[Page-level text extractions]
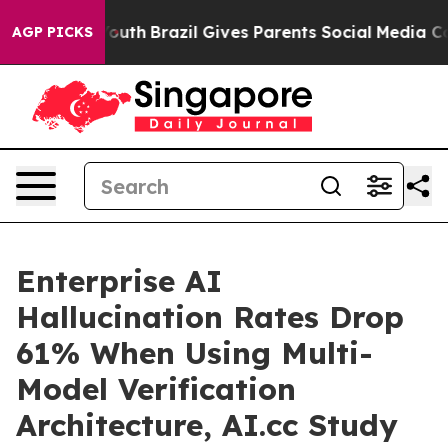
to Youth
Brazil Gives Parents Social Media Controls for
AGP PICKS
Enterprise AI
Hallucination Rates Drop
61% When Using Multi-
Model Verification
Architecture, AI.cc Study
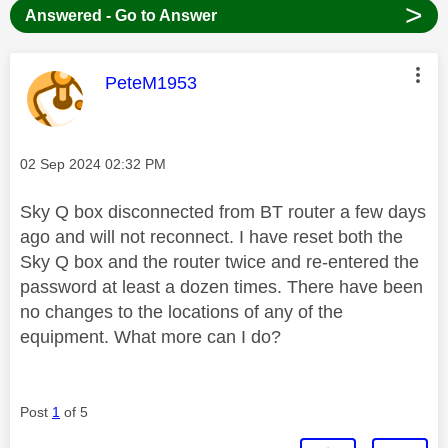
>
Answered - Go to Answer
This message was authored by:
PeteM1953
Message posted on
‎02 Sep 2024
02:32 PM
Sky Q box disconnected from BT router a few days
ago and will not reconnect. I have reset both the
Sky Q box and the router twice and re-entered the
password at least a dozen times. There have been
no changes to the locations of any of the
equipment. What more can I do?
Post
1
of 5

---

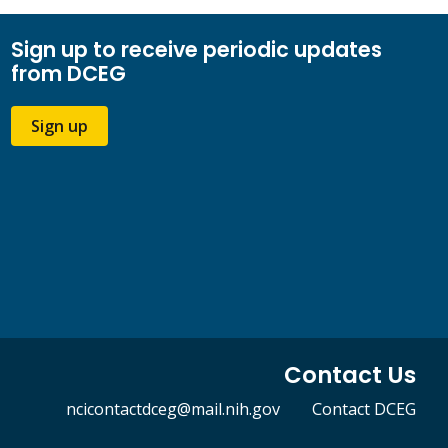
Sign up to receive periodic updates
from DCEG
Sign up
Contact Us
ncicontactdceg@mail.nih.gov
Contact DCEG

**WHAT THIS TASK INVOLVES:** Of the lines above, count those containing the word "have", and give the number by itself.

**REPLY TO THE TASK:** 2